_RECORDS PROVIDED_
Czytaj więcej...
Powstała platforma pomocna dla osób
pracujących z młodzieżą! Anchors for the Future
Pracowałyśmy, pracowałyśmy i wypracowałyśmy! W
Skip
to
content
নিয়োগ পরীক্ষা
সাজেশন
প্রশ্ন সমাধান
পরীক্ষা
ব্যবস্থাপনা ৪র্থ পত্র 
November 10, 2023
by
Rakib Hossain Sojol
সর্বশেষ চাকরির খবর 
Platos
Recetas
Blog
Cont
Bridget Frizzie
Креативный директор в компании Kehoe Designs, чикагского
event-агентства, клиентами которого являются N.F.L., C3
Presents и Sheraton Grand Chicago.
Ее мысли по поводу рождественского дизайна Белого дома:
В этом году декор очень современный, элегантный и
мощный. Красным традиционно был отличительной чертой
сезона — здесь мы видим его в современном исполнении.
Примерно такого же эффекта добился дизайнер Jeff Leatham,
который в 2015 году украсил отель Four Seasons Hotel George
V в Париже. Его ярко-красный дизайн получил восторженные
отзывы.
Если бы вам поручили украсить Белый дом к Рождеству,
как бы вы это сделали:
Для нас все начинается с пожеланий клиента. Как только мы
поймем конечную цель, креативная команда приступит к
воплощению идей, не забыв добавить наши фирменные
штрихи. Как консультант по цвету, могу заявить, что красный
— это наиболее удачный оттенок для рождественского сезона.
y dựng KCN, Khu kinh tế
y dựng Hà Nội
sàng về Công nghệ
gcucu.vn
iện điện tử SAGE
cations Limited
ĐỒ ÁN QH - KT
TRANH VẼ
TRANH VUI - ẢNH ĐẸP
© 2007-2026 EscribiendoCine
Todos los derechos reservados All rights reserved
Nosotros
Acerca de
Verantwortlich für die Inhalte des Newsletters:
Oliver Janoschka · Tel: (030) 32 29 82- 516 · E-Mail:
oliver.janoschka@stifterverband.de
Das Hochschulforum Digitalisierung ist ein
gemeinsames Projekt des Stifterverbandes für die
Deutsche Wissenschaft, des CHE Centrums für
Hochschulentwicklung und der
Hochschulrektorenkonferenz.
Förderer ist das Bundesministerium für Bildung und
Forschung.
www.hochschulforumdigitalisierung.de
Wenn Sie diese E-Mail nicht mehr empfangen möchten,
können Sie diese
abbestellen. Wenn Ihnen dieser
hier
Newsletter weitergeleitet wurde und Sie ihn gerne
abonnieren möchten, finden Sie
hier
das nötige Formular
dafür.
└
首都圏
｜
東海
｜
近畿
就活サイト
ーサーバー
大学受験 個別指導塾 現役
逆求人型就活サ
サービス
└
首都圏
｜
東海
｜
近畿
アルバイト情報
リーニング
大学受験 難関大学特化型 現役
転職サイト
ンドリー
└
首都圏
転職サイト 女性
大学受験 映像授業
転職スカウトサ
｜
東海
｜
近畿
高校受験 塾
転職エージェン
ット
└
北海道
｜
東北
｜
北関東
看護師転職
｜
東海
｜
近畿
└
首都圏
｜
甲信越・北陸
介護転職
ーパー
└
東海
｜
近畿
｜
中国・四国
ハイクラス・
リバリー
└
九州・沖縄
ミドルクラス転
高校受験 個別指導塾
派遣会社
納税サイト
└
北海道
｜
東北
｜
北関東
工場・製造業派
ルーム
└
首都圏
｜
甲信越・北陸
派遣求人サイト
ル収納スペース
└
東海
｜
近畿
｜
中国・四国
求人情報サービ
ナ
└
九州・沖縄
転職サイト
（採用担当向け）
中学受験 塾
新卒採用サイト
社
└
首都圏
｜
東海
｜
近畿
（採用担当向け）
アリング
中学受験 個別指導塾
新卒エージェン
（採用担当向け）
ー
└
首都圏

_WHAT NEEDS TO BE DONE_
Each line above that carries the string "красный" has to be returned.

_RESPONSE BELOW_
V в Париже. Его ярко-красный дизайн получил восторженные
штрихи. Как консультант по цвету, могу заявить, что красный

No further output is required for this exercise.